In college Balás played tennis as well as basketball, hockey, football and athletics. He began to win club and international tournaments in Nagybecskerek. Balás' first public triumph was recorded in 1922 in the men's singles of the National Championship in Novi Sad.
At the 1924 Olympics in Paris, he played both singles in doubles. In the men's singles, he was defeated in the first round by Jack Nielsen (Norway). And in doubles, he and Đorđe Dunđerski advanced to the second roundbut lost to Jacques Brugnon/Henri Cochet (France).[2]

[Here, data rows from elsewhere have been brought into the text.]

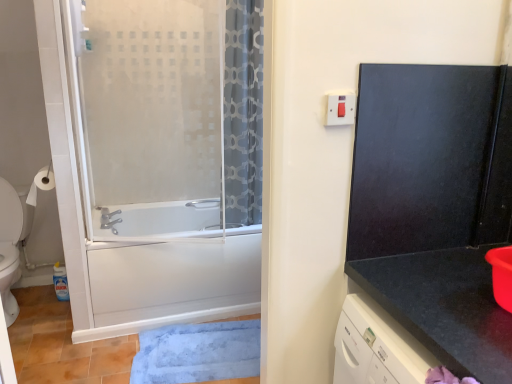 Find the location of a particular element. The height and width of the screenshot is (384, 512). free point below white glossy toilet at left (from a real-world perspective) is located at coordinates (26, 308). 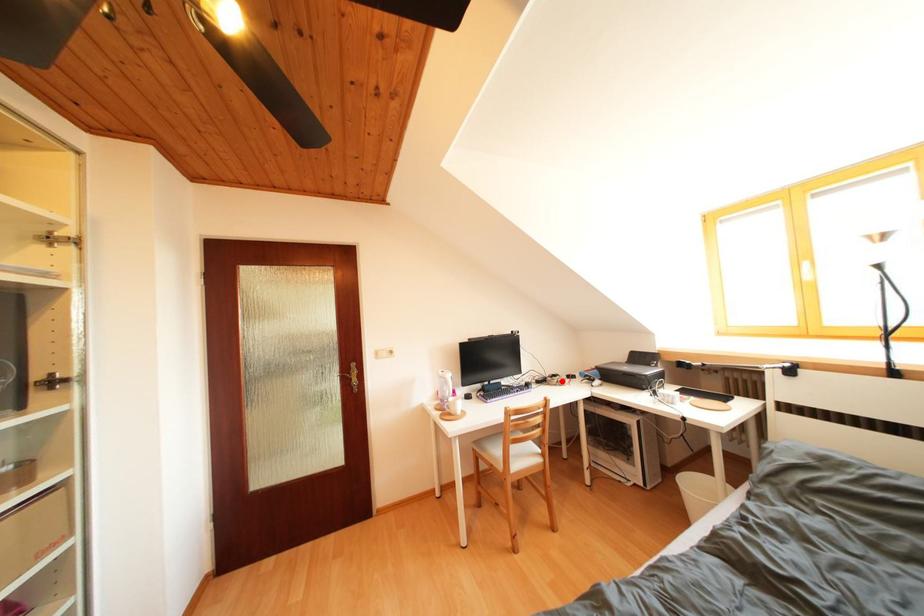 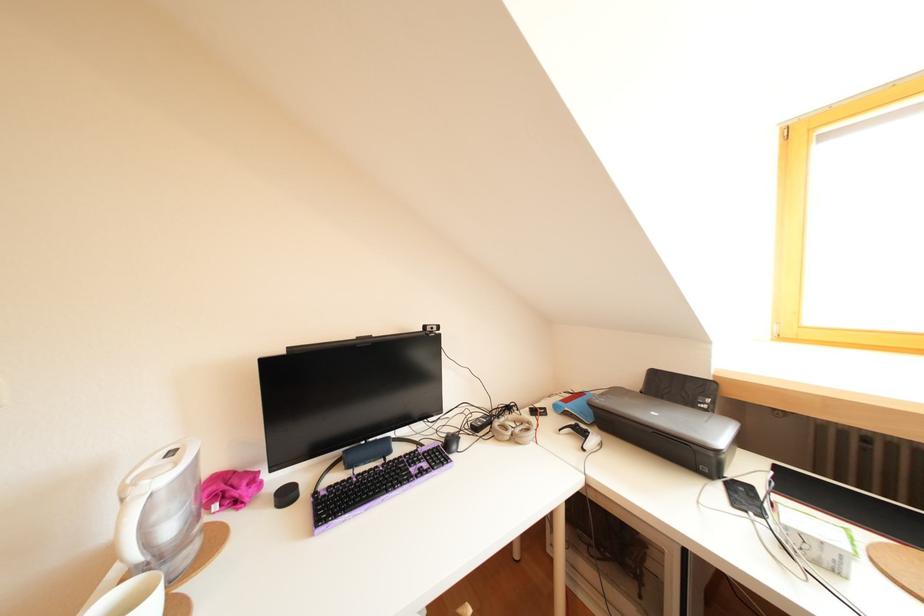 In the second image, find the point that corresponds to the highlighted location in the first image.

(516, 413) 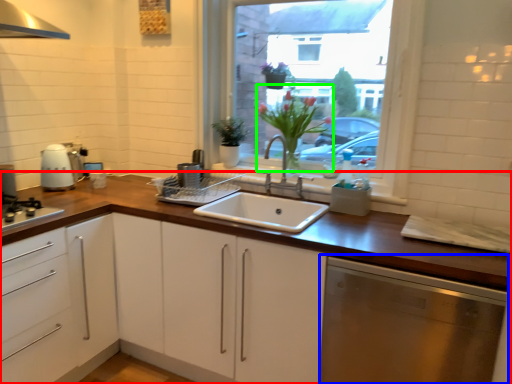 Question: Estimate the real-world distances between objects in this image. Which object is closer to cabinetry (highlighted by a red box), dish washer (highlighted by a blue box) or flower (highlighted by a green box)?

Choices:
 (A) dish washer
 (B) flower

Answer: (A) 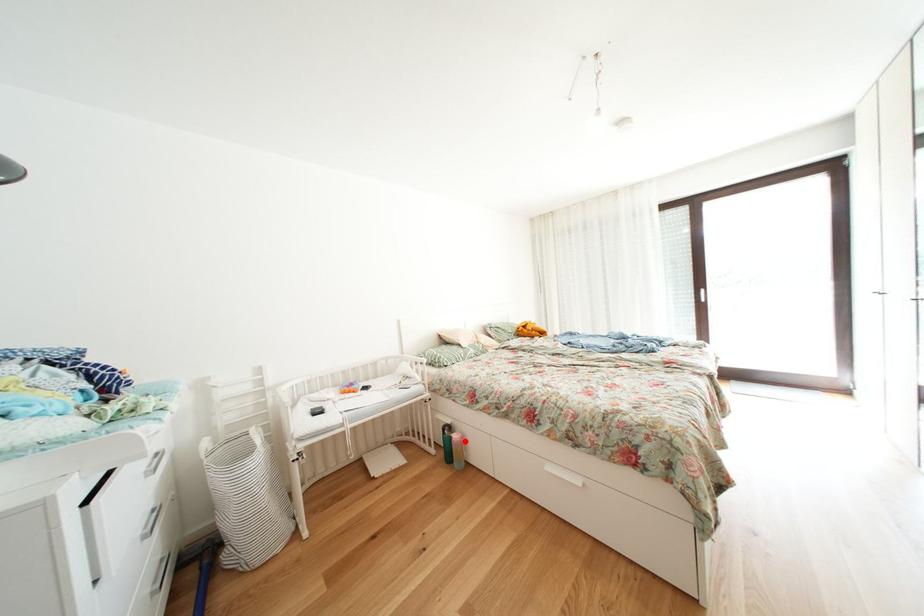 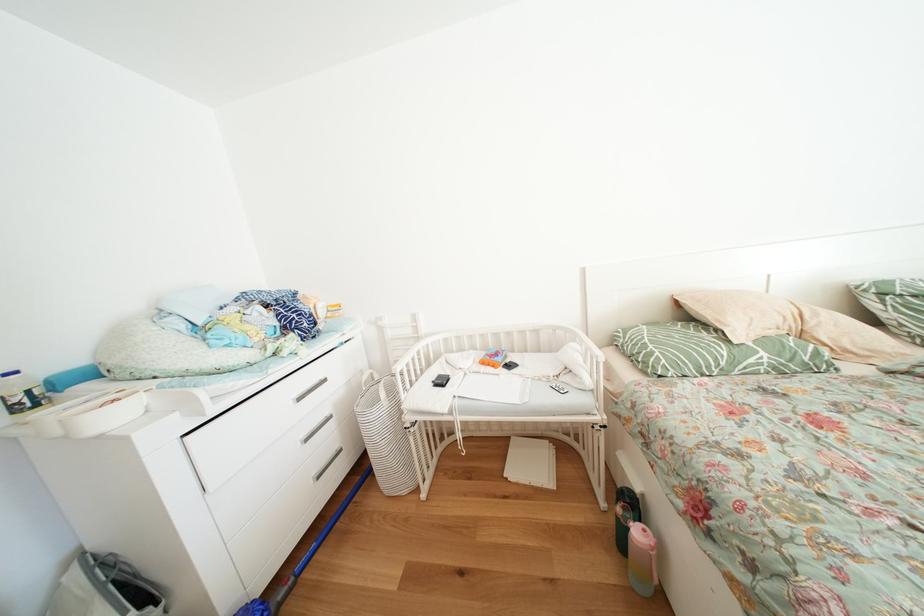 Question: I am providing you with two images of the same scene from different viewpoints. In image1, a red point is highlighted. Considering the same 3D point in image2, which of the following is correct?

Choices:
 (A) It is closer
 (B) It is farther

Answer: (A)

In 1926, he was crowned the champion of Yugoslavia. He was drafted into the Kingdom of Yugoslavia Davis Cup team for the first-ever Davis Cup match against India in Zagreb in May 1927, joined by Đorđe Dunđerski. Although they didn't win a game or set, both of them provided strong resistance. Balás even had two balls to have a chance to serve out the first set in the match against Hassan-Ali Fyzee, but did not succeed, as the Indian player came back to claim the match. On the third ball, the game was suspended due to bad weather, and so the match was decided after the first two days' results. The organizers agreed not to wait on Monday, but to pass the remaining two dead rubbers and the victory to India.
Balás next represented Hungary, debuting in a match against Austria. At the time, he was fifth/sixth on the Hungarian rankings. In 1930, he earned the second place in mixed doubles at the Bucharest International Championship (lost to Ghica Poulief and Nini Golescu) In Cluj-Napoca he lifted the doubles' trophy with partner Béla Kehrling, defeating Romanian champion Constantin Cantacuzino and Alexandru Botez; he also finished third in singles and mixed contest. In 1931, he reached four doubles finals, including the Hungarian Covered Courts tournament mixed and men's doubles, and the Warsaw International Championships doubles and mixed doubles.
In 1928, Balás was engaged in Hungary, and he was no longer in the Davis Cup team of Yugoslavia. He mostly played and practised in Budapest and joined the Magyar Atlétikai Club. In 1944, he moved to Austria, where he continued his tennis career and married Zita Kremmel in 1950. On April 11, 1951, their daughter Charlotte was born. As of 1951 he lived and worked in France, where he was a devoted tennis player and coach for the rest of his life.
Balás died in Paris in 1971. The tennis club Galeb in Zrenjanin organizes a traditional tournament each year that bears his name.